Sanders would come to the University of Oregon campus to energize voters to cast ballots for Kotek and Val Hoyle, the Democrat seeking the the 4th Congressional District seat that includes the city and campus.
National political leaders of both parties have come to Oregon in recent weeks. President Joe Biden made a quick round of rallies and fundraisers in the Portland area. Sen. Elizabeth Warren, D-Mass., campaigned last weekend alongside Kotek and 5th Congressional District candidate Jamie McLeod-Skinner.
Drazan brought out a pair of Republican heavyweights – outgoing Maryland Gov. Larry Hogan of Maryland and recently-elected Gov. Glenn Youngkin of Virginia for meetings and rallies.
Obama: Kotek, yes. Skarlatos, no
Former President Barack Obama has recorded a one-minute commercial for Kotek designed to play as an internet ad. The simple production has Obama talking to the camera.
“Oregon, I want to tell you about my friend Tina Kotek,” Obama says. “She’s the real deal.”
Obama’s chief spokesperson last week strongly rebuffed another Oregon candidate using Obama’s image – Alek Skarlatos, the GOP nominee in the 4th Congressional District race.
Recent ads for Skarlatos show him in his Oregon National Guard uniform meeting with Obama in 2015. Skarlatos received accolades from the then-president for being among a small group of men who foiled an attempted terrorist rampage on a train from Amsterdam to Paris.
But Obama doesn’t support Skarlatos’ election to Congress.
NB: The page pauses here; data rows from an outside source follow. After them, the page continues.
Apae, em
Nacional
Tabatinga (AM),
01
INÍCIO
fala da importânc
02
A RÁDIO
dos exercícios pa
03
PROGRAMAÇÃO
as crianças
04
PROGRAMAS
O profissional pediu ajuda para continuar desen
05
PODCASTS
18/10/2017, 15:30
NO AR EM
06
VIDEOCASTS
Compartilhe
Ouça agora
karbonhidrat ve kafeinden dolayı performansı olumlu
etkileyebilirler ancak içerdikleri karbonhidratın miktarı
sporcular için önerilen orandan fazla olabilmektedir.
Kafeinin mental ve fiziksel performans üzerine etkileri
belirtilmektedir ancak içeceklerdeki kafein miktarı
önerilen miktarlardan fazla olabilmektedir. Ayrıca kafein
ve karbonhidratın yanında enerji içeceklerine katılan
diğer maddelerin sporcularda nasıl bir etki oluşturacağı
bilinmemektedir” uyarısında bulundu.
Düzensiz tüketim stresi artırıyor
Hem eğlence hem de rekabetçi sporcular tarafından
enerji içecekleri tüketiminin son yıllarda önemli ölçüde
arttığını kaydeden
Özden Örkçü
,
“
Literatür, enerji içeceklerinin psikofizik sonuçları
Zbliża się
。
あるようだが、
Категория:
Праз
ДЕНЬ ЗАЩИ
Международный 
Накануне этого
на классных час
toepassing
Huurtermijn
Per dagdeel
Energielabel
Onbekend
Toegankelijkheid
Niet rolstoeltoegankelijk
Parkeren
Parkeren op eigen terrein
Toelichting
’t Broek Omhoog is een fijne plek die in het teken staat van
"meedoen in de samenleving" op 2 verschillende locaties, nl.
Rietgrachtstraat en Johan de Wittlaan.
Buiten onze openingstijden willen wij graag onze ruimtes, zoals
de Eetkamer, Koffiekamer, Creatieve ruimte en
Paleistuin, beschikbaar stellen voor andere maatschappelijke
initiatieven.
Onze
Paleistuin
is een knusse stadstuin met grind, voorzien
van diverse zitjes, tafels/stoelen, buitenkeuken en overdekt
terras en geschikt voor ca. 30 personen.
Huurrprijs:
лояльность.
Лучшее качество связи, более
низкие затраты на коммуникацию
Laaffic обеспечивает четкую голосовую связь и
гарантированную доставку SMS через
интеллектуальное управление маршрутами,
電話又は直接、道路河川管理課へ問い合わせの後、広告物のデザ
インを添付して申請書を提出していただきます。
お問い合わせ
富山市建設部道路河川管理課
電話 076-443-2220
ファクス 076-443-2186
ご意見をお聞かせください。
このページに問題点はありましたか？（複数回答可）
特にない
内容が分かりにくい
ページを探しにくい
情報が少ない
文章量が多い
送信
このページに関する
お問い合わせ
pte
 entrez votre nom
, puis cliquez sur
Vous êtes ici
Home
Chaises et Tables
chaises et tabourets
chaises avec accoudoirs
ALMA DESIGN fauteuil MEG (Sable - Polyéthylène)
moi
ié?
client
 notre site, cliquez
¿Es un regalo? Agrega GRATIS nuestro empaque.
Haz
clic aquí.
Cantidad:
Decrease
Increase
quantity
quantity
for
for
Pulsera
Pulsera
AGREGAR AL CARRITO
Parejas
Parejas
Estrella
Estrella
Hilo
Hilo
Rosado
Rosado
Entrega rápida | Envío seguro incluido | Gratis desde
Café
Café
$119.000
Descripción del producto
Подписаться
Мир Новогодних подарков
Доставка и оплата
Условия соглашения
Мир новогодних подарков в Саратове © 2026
The Douglas County resident is running as a conservative Republican against Hoyle.
“Alek Skarlatos’ ads are purposely misleading,” Hannah Hankins, Obama’s communications director, told the Oregon Capital Chronicle. “Skarlatos has made clear he wants to roll back progress that President Obama delivered on.”
Swoosh switch
Progressive activists have called for protests at Nike HQ in Beaverton targeting founder Phil Knight’s contributions of over $7 million to conservative candidates and groups. He’s given to Drazan and Johnson, along with GOP-promoting Bring Balance to Salem PAC.
But Nike’s HQ might be the wrong target. Knight has retired from an active corporate role with the sportswear company he started. While Knight favors large contributions to conservatives, Nike’s official corporate giving has been relatively small and bipartisan. By far the company’s biggest political gift in 2022 has been $75,000 to Kotek’s campaign for governor.